[Records excerpted from a collection]
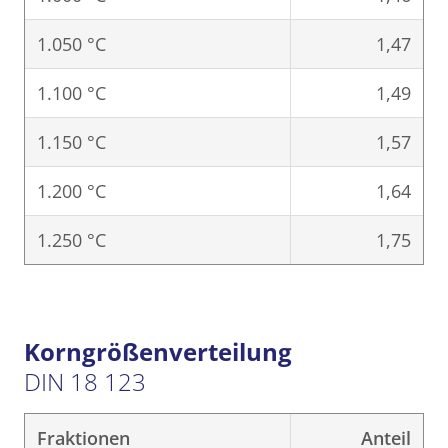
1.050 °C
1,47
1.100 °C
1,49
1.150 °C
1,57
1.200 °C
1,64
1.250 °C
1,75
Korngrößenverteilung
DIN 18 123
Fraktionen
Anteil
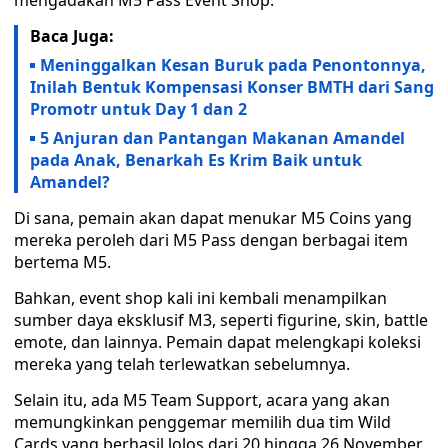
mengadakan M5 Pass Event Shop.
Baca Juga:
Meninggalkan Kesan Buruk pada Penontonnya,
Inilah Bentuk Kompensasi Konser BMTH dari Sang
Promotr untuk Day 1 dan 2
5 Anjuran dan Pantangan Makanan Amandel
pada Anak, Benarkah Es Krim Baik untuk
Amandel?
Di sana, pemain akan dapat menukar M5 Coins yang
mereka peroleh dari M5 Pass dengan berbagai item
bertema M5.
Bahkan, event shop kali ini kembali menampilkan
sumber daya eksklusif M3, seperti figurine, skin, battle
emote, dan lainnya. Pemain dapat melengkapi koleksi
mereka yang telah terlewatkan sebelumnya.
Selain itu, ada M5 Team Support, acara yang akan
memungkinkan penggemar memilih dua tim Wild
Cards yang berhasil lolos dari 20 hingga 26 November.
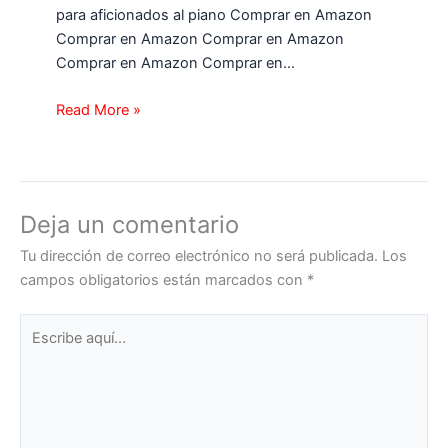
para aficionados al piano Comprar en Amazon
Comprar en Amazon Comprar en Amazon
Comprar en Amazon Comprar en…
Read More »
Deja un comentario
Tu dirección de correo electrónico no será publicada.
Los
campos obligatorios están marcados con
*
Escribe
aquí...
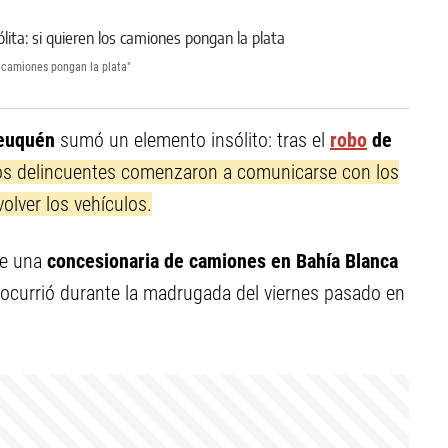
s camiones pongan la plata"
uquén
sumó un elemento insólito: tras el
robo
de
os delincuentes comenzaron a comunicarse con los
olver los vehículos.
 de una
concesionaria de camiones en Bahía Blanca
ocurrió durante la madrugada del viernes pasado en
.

...

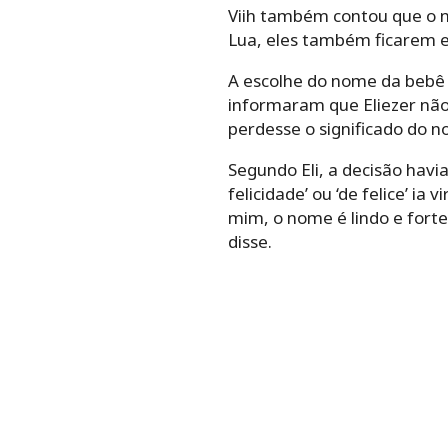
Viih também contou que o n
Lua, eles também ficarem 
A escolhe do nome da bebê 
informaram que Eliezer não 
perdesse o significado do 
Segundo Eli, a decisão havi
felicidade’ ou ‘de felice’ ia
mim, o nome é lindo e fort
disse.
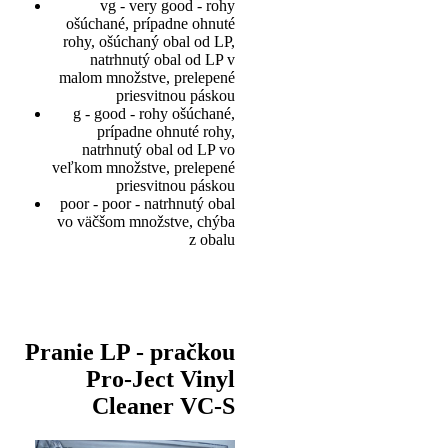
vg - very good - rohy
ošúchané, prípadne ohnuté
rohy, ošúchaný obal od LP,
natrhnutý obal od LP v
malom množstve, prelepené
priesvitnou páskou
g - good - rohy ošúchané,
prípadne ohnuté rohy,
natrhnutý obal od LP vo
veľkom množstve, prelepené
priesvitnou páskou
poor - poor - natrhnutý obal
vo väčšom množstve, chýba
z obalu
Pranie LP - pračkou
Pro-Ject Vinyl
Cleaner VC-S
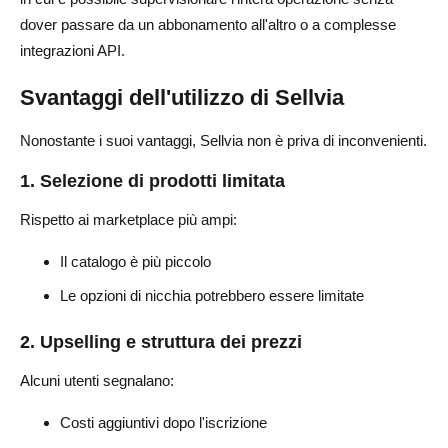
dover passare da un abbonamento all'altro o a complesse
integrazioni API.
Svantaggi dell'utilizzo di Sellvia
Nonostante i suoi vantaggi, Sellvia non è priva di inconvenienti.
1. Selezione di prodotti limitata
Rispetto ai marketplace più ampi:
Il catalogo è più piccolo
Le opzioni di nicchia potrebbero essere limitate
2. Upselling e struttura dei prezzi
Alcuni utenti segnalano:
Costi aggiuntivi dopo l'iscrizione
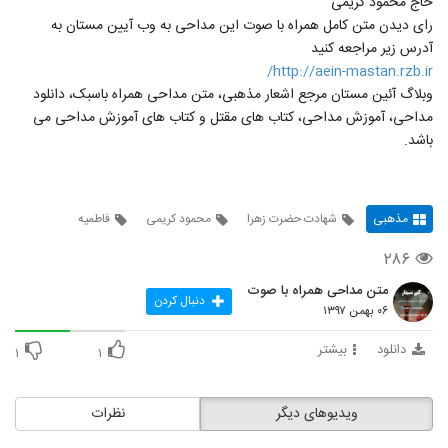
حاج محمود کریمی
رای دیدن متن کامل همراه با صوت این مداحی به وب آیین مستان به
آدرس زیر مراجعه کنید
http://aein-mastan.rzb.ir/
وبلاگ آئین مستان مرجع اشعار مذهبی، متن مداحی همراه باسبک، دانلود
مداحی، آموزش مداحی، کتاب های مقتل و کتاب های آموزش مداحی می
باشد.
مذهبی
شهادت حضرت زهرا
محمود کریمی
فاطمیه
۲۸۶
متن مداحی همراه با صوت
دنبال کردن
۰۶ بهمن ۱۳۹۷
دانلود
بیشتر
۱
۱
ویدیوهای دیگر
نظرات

### What this task involves
The copy should hold exactly the lines above from the one with "integrazioni API." through the one with "حاج محمود کریمی", both ends counted, and no pictures at all.

### Written answer
integrazioni API.
Svantaggi dell'utilizzo di Sellvia
Nonostante i suoi vantaggi, Sellvia non è priva di inconvenienti.
1. Selezione di prodotti limitata
Rispetto ai marketplace più ampi:
Il catalogo è più piccolo
Le opzioni di nicchia potrebbero essere limitate
2. Upselling e struttura dei prezzi
Alcuni utenti segnalano:
Costi aggiuntivi dopo l'iscrizione
حاج محمود کریمی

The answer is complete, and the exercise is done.